Indian Nuclear Thought: Doctrinal Confusion
31 Oct, 2012 · 3745
Abhijit Iyer-Mitra builds a case arguing the need for a critical review of India's nuclear doctrine
Ever since India released the draft nuclear doctrine in August 1999, it was subjected to vicious criticism from in and out. Largely, it reflected the knee jerk recalcitrance and over defensiveness of a country heavily censured and sanctioned, following the tests of 1998. The whole document was denuded of authority just three months later by foreign minister Jaswant Singh claiming, “The National Security Advisory Board is a group of non-official strategic experts and analysts. It was tasked by the National Security Council to prepare a number of papers, including one on a possible ‘Indian Nuclear Doctrine’. This it prepared and submitted to the National Security Adviser, also releasing it publicly for a larger debate. That debate is now under way. It is thus not a policy document of the Government of India”. Since then of course, momentous events have taken place such as 9/11, the invasions of Iraq and Afghanistan, and a rapidly realigning and repolarising world order. In the wake of these however, the 2003 press release by the cabinet office was released. Since this has been the only official statement on the subject, it and not the 1998 document, is the authoritative doctrine. Yet within the space of a decade, even this document it seems is arcane needing a revisit of three critical issues.
First is the desperate need for Nuclear Autarchy – that is for the command chain to be simplified ad be made directly by the prime minister.

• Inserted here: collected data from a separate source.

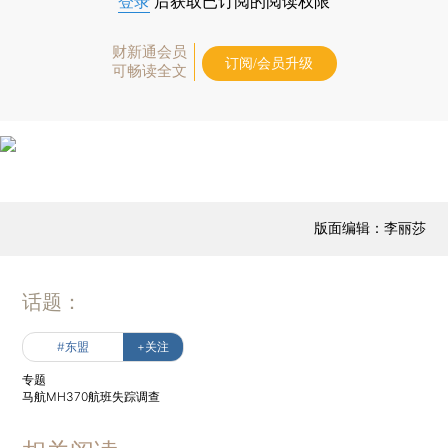
登录
后获取已订阅的阅读权限
财新通会员
订阅/会员升级
可畅读全文
版面编辑：李丽莎
话题：
#东盟
+关注
专题
马航MH370航班失踪调查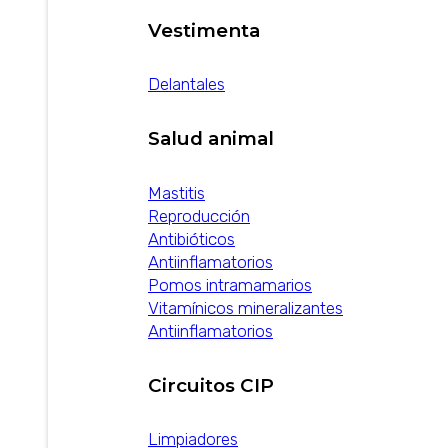
Vestimenta
Delantales
Salud animal
Mastitis
Reproducción
Antibióticos
Antiinflamatorios
Pomos intramamarios
Vitamínicos mineralizantes
Antiinflamatorios
Circuitos CIP
Limpiadores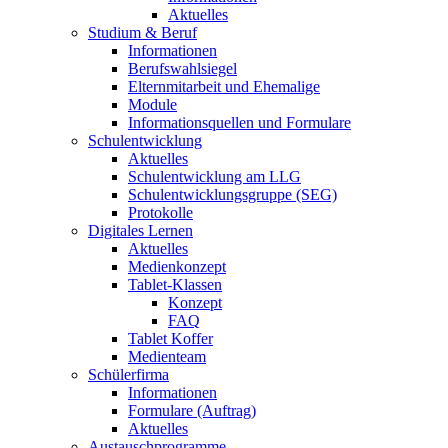
Aktuelles
Studium & Beruf
Informationen
Berufswahlsiegel
Elternmitarbeit und Ehemalige
Module
Informationsquellen und Formulare
Schulentwicklung
Aktuelles
Schulentwicklung am LLG
Schulentwicklungsgruppe (SEG)
Protokolle
Digitales Lernen
Aktuelles
Medienkonzept
Tablet-Klassen
Konzept
FAQ
Tablet Koffer
Medienteam
Schülerfirma
Informationen
Formulare (Auftrag)
Aktuelles
Austauschprogramme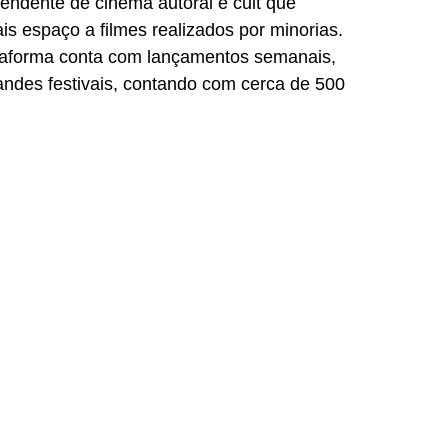
ndente de cinema autoral e cult que 
espaço a filmes realizados por minorias. 
lataforma conta com lançamentos semanais, 
randes festivais, contando com cerca de 500 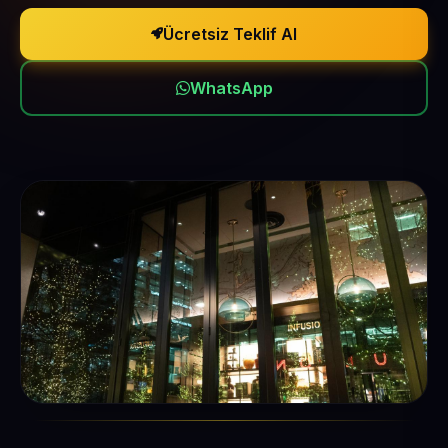
Ücretsiz Teklif Al
WhatsApp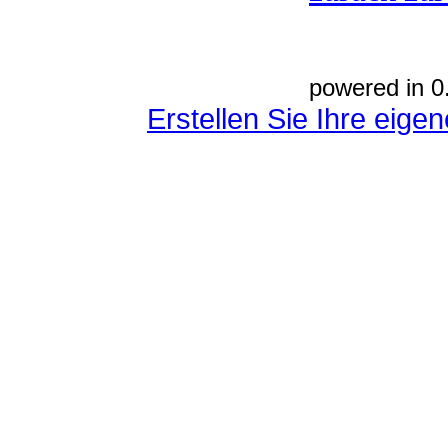
powered in 0
Erstellen Sie Ihre eig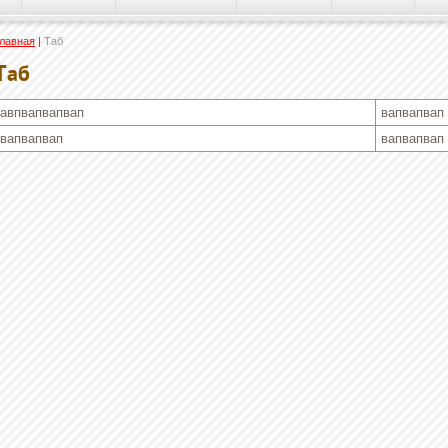
лавная
|
Таб
Таб
авпвапвапвап
вапвапвап
вапвапвап
вапвапвап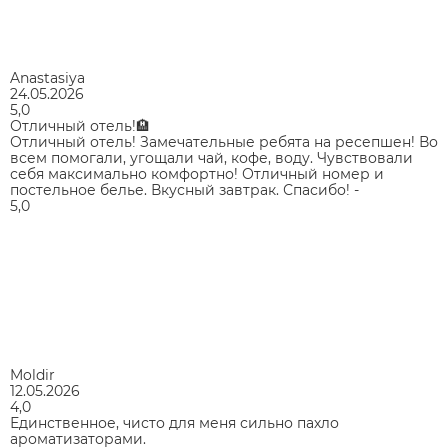
Anastasiya
24.05.2026
5,0
Отличный отель!🏨
Отличный отель! Замечательные ребята на ресепшен! Во
всем помогали, угощали чай, кофе, воду. Чувствовали
себя максимально комфортно! Отличный номер и
постельное белье. Вкусный завтрак. Спасибо! -
5,0
Moldir
12.05.2026
4,0
Единственное, чисто для меня сильно пахло
ароматизаторами.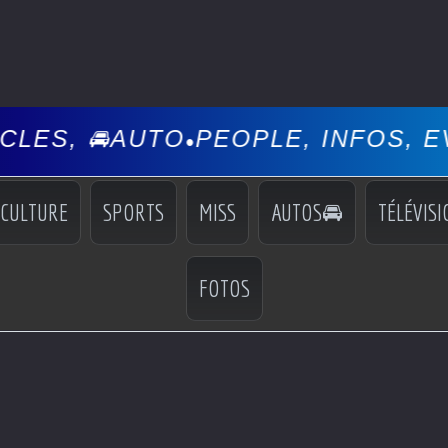
AUTO
PEOPLE, INFOS, EVÉNEMENT
•
CULTURE
SPORTS
MISS
AUTOS🚘
TÉLÉVISI
FOTOS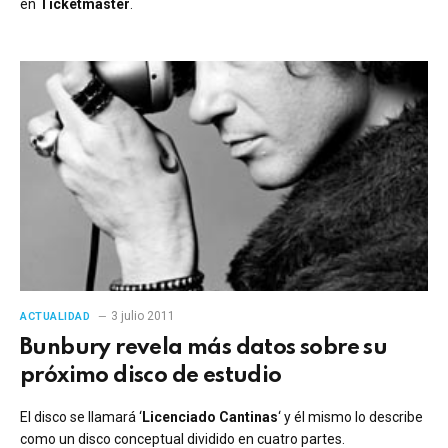
en
Ticketmaster
.
3 julio 2011
ACTUALIDAD
Bunbury revela más datos sobre su
próximo disco de estudio
El disco se llamará ‘
Licenciado Cantinas
‘ y él mismo lo describe
como un disco conceptual dividido en cuatro partes.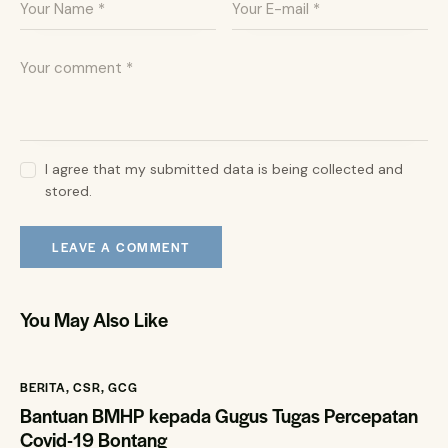
I agree that my submitted data is being collected and
stored.
You May Also Like
BERITA
,
CSR
,
GCG
Bantuan BMHP kepada Gugus Tugas Percepatan
Covid-19 Bontang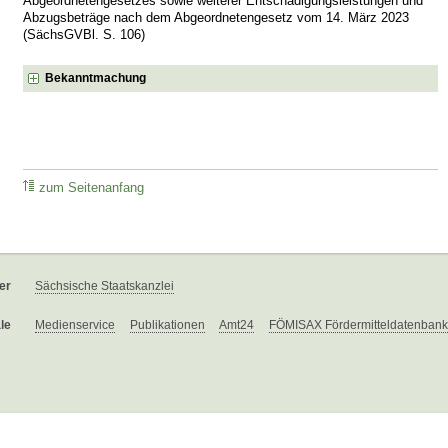
Abgeordnetengesetzes sowie weiterer Entschädigungsleistungen und
Abzugsbeträge nach dem Abgeordnetengesetz vom 14. März 2023
(SächsGVBl. S. 106)
Bekanntmachung
zum Seitenanfang
er
Sächsische Staatskanzlei
le
Medienservice
Publikationen
Amt24
FÖMISAX Fördermitteldatenbank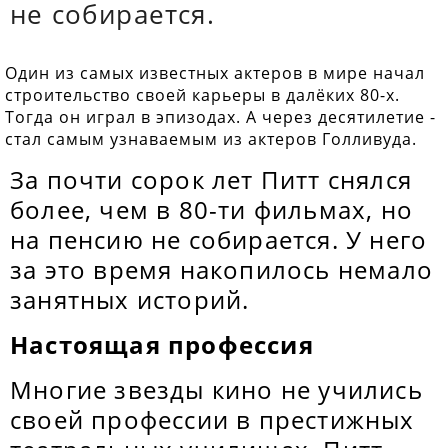
не собирается.
Один из самых известных актеров в мире начал
строительство своей карьеры в далёких 80-х.
Тогда он играл в эпизодах. А через десятилетие -
стал самым узнаваемым из актеров Голливуда.
За почти сорок лет Питт снялся
более, чем в 80-ти фильмах, но
на пенсию не собирается. У него
за это время накопилось немало
занятных историй.
Настоящая профессия
Многие звезды кино не учились
своей профессии в престижных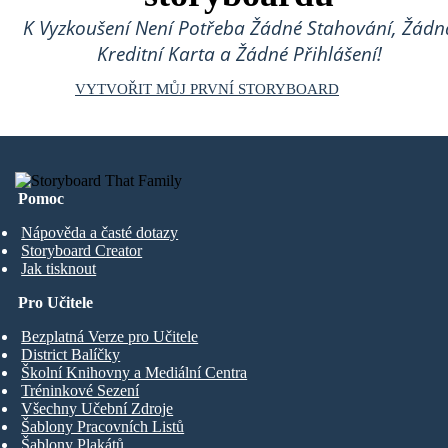
K Vyzkoušení Není Potřeba Žádné Stahování, Žádn
Kreditní Karta a Žádné Přihlášení!
VYTVOŘIT MŮJ PRVNÍ STORYBOARD
Pomoc
Nápověda a časté dotazy
Storyboard Creator
Jak tisknout
Pro Učitele
Bezplatná Verze pro Učitele
District Balíčky
Školní Knihovny a Mediální Centra
Tréninkové Sezení
Všechny Učební Zdroje
Šablony Pracovních Listů
Šablony Plakátů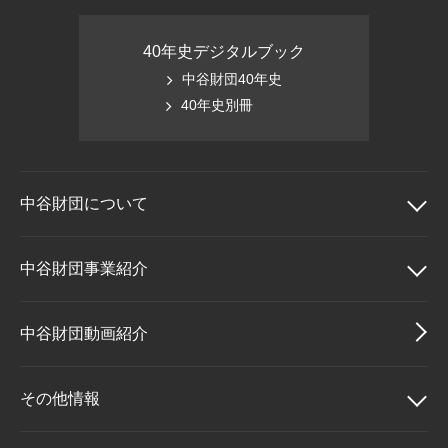
40年史デジタルブック
中谷財団40年史
40年史別冊
中谷財団に
ついて
中谷財団について
中谷財団事業紹介
理事長挨拶
中谷財団事業紹介
中谷財団動画紹介
設立趣意書
中谷賞
その他情報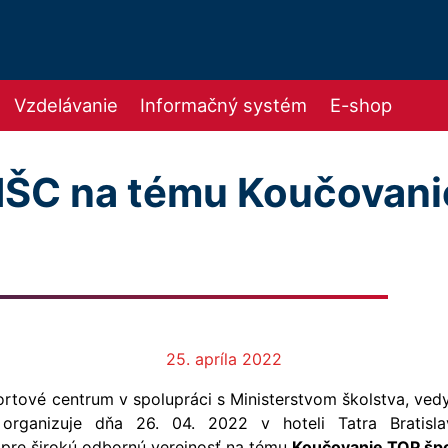
Vzdelávanie
Informačný systém
E-shop
NŠC na tému Koučovan
25. apríla 2022
rtové centrum v spolupráci s Ministerstvom školstva, ved
organizuje dňa 26. 04. 2022 v hoteli Tatra Bratisl
 pre širokú odbornú verejnosť na tému
Koučovanie TOP špo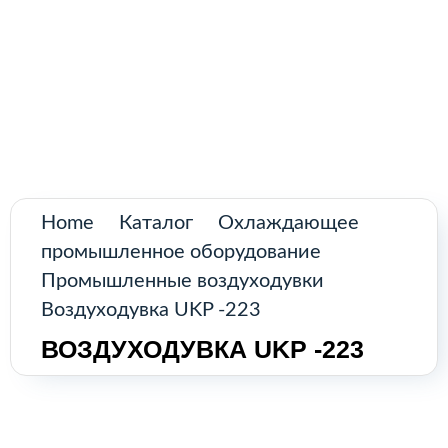
Поиск
товаров
Промышленное оборудование из
Аргентины и стран Латинской Америки
Главная
Каталог
О нас
Home
Каталог
Охлаждающее
промышленное оборудование
Контакты
Промышленные воздуходувки
Воздуходувка UKP -223
ВОЗДУХОДУВКА UKP -223
КАТАЛОГ
Возобновляемые источники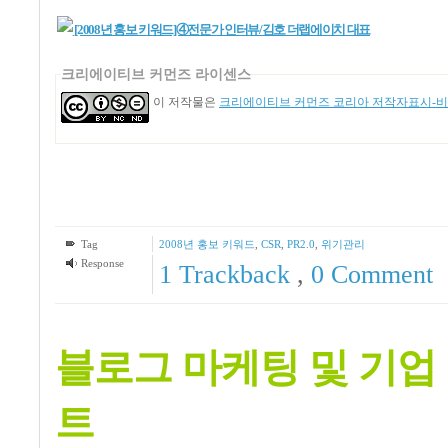
[2008년 홍보 키워드]④전문가 인터뷰/김호 더랩에이치 대표
크리에이티브 커먼즈 라이센스
이 저작물은
크리에이티브 커먼즈 코리아 저작자표시-비영
Tag
2008년 홍보 키워드
,
CSR
,
PR2.0
,
위기관리
Response
1
Trackback
,
0 Comment
블로그 마케팅 및 기업
트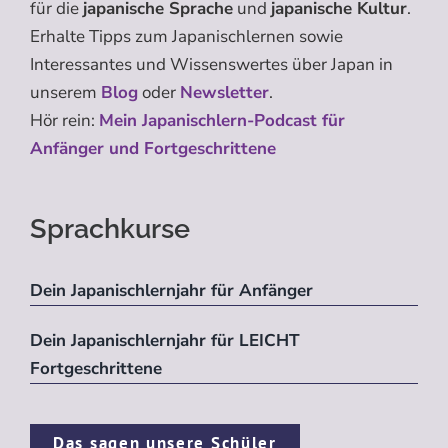
für die
japanische Sprache
und
japanische Kultur
.
Erhalte Tipps zum Japanischlernen sowie
Interessantes und Wissenswertes über Japan in
unserem
Blog
oder
Newsletter
.
Hör rein:
Mein Japanischlern-Podcast für
Anfänger und Fortgeschrittene
Sprachkurse
Dein Japanischlernjahr für Anfänger
Dein Japanischlernjahr für LEICHT
Fortgeschrittene
Das sagen unsere Schüler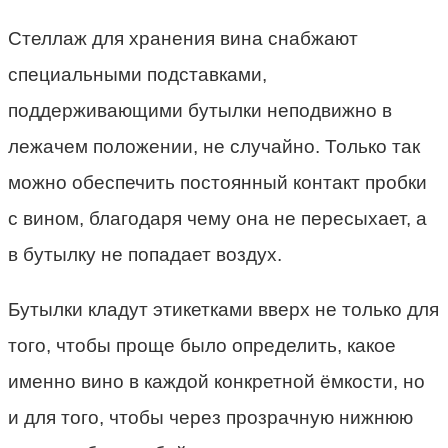
Стеллаж для хранения вина снабжают
специальными подставками,
поддерживающими бутылки неподвижно в
лежачем положении, не случайно. Только так
можно обеспечить постоянный контакт пробки
с вином, благодаря чему она не пересыхает, а
в бутылку не попадает воздух.
Бутылки кладут этикетками вверх не только для
того, чтобы проще было определить, какое
именно вино в каждой конкретной ёмкости, но
и для того, чтобы через прозрачную нижнюю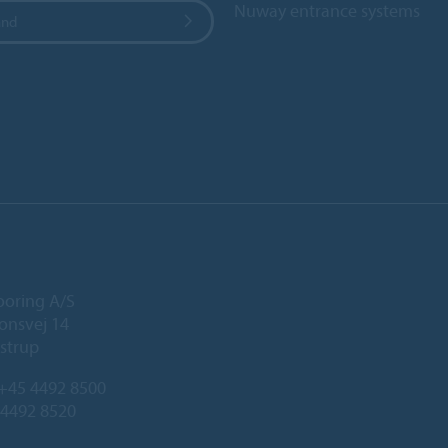
Nuway entrance systems
and
ooring A/S
onsvej 14
strup
+45 4492 8500
 4492 8520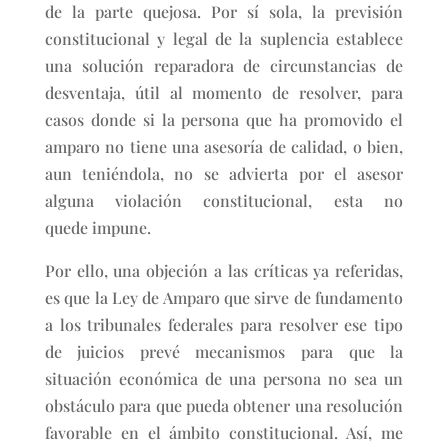
de la parte quejosa. Por sí sola, la previsión
constitucional y legal de la suplencia establece
una solución reparadora de circunstancias de
desventaja, útil al momento de resolver, para
casos donde si la persona que ha promovido el
amparo no tiene una asesoría de calidad, o bien,
aun teniéndola, no se advierta por el asesor
alguna violación constitucional, esta no
quede impune.
Por ello, una objeción a las críticas ya referidas,
es que la Ley de Amparo que sirve de fundamento
a los tribunales federales para resolver ese tipo
de juicios prevé mecanismos para que la
situación económica de una persona no sea un
obstáculo para que pueda obtener una resolución
favorable en el ámbito constitucional. Así, me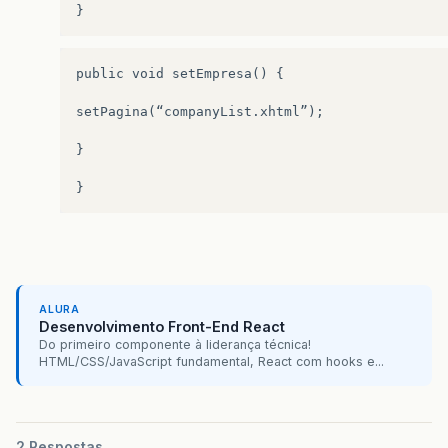
public void setEmpresa() {

setPagina(“companyList.xhtml”);

}

ALURA
Desenvolvimento Front-End React
Do primeiro componente à liderança técnica!
HTML/CSS/JavaScript fundamental, React com hooks e...
2 Respostas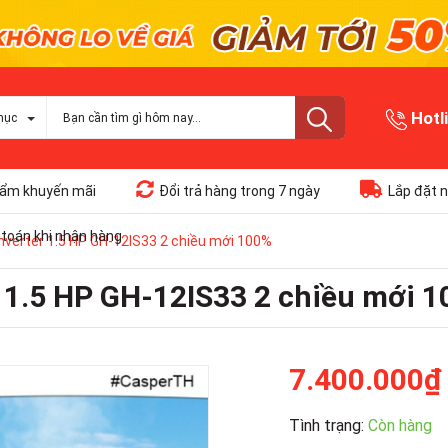
Hotl
mục
ẩm khuyến mãi
Đổi trả hàng trong 7 ngày
Lắp đặt n
toán khi nhận hàng
nverter 1.5 HP GH-12IS33 2 chiều mới 100%
r 1.5 HP GH-12IS33 2 chiều mới 
7.400.000₫
Tình trạng:
Còn hàng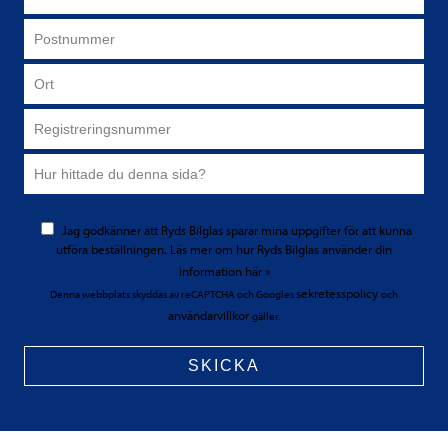
Jag godkänner att Ryds Bilglas sparar mina uppgifter för att kunna
utföra beställningen.
Läs mer
om hur Ryds Bilglas använder din
information
här »
sekretesspolicy
Denna webbplats skyddas av reCAPTCHA och Googles
och
användarvillkor
gäller.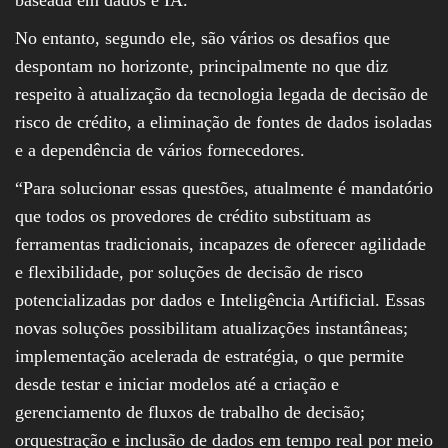
No entanto, segundo ele, são vários os desafios que
despontam no horizonte, principalmente no que diz
respeito à atualização da tecnologia legada de decisão de
risco de crédito, a eliminação de fontes de dados isoladas
e a dependência de vários fornecedores.
“Para solucionar essas questões, atualmente é mandatório
que todos os provedores de crédito substituam as
ferramentas tradicionais, incapazes de oferecer agilidade
e flexibilidade, por soluções de decisão de risco
potencializadas por dados e Inteligência Artificial. Essas
novas soluções possibilitam atualizações instantâneas;
implementação acelerada de estratégia, o que permite
desde testar e iniciar modelos até a criação e
gerenciamento de fluxos de trabalho de decisão;
orquestração e inclusão de dados em tempo real por meio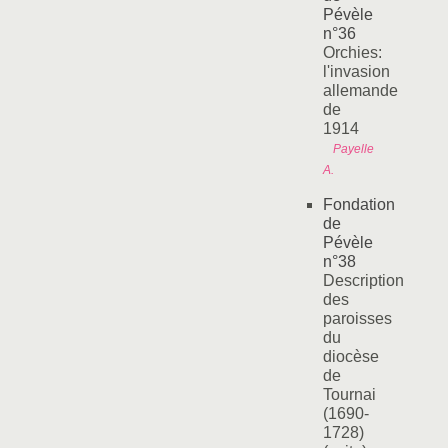
Pévèle
n°36
Orchies:
l'invasion
allemande
de
1914
Payelle
A.
Fondation
de
Pévèle
n°38
Description
des
paroisses
du
diocèse
de
Tournai
(1690-
1728)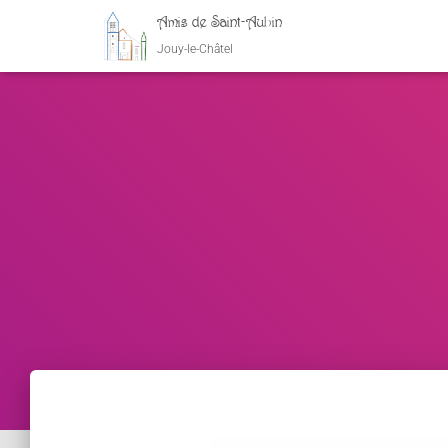
Amis de Saint-Aubin
Jouy-le-Châtel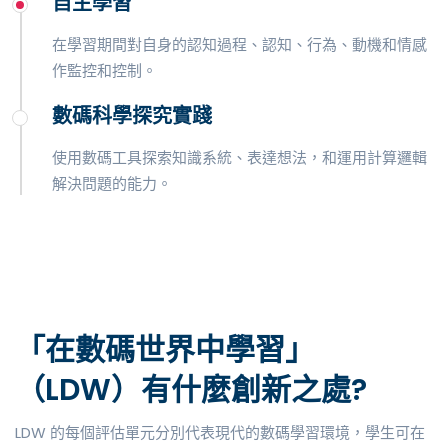
自主學習
在學習期間對自身的認知過程、認知、行為、動機和情感
作監控和控制。
數碼科學探究實踐
使用數碼工具探索知識系統、表達想法，和運用計算邏輯
解決問題的能力。
「在數碼世界中學習」
（LDW）有什麼創新之處?
LDW 的每個評估單元分別代表現代的數碼學習環境，學生可在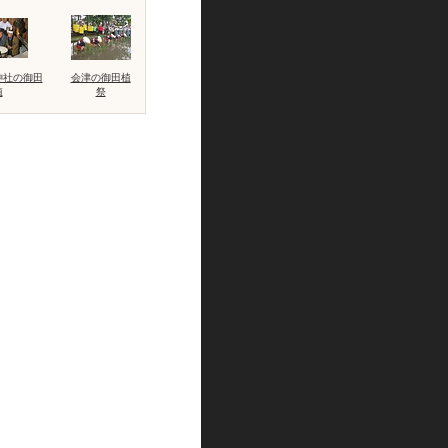
神社の御田
会津の御田植
植
祭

As of now the mandatory inclusion of an advisory chain which may or may not be able to attain quorum at the time of deciding the attack, vastly complicates both the legality of an emergency launch order as well as the armed forces ability to execute such over without being threatened with consequences of such legal nebulousness later on. The pitfalls here are obvious. The second big issue with the 2003 document is the insistence that any strike order decided by the prime minister be launched through the National Security Advisor. Again at a moment of crisis there are doubts first of the NSA may or may not have survived a decapitation strike, him being an executive but not in the chain of command, meaning his survivability may not be guaranteed. Should indeed he not be available for whatever reason this again bring up operational issues of if a ground commander will accept orders that have not been issued by the due authorities. The command chain then has to be direct from the Prime Minster without having to mandatorily consult, to the operational commander, without any intermediaries. Our pointless obsession with collegiate decision-making and our hopeless love of bureaucracy while providing critical checks and balances, in this particular case actually severely erode national security – simply because the nuclear bomb – unlike any weapon before it is an exceptional case. Recognising this every other nuclear state, including democracies far more liberal, inclusive and advanced than us, have accepted nuclear autarchy as fait accompli.
The second is the introduction of the concept of Leadership Credibility. On being asked the specifics of the French deterrent, then President Francois Mitterrand retorted, “I am the deterrent”. The credibility of the deterrent is linked inherently to its leaderships’ resolve to press the button. Hence the reported remarks of Prime Minister Manmohan Singh to the effect, “nuclear weapons are unusable” irrespective of their accuracy reflect exceptionally bad advice and the lack of nuclear education of the chain of command. In one sentence therefore, the leadership can completely destroy the force of dissuasion that the arsenal represents.
Lastly, a very curious schism emerges, one where civilians think that the extremely ill advised use of the word “massive response” actually forms the “meat” of the 2003 document. This is dangerous on several counts since Pakistan’s sense of security derives from its confidence in escalation dominance. If massive response becomes the standard option, then Pakistan has no interest in carefully calibrating and moderating its first strike, believing that even a signalling strike could draw massive retaliation. In a sense therefore, this phrasing encourages Pakistan to go in for a massive decapitation strike at the first shot, while taking away any security that escalation dominance conferred on them. This then forces on India the need for a pre-emptive first strike, precisely because of the deeply destabilising effect that “massive retaliation” carries. This first strike then by its very nature, either has to be massive or has to be a gradually escalated response forcing the deployment of battlefield and tactical nuclear weapons, in effect forcing the cyclic logic of either reconsidering “massive retaliation” or to go in more sensibly for flexible response.
Optimally what this would require is first the phasing out of the term massive retaliation if in fact the preservation of our population centres is a priority, as should be for any democracy. Second, curiously it involves diluting our NFU, to allow for precisely this kind of action. South Asia then, far from being representative of an instability-stability “paradox”, is representative of a case where strategic stability is fundamentally dependant on tactical instability.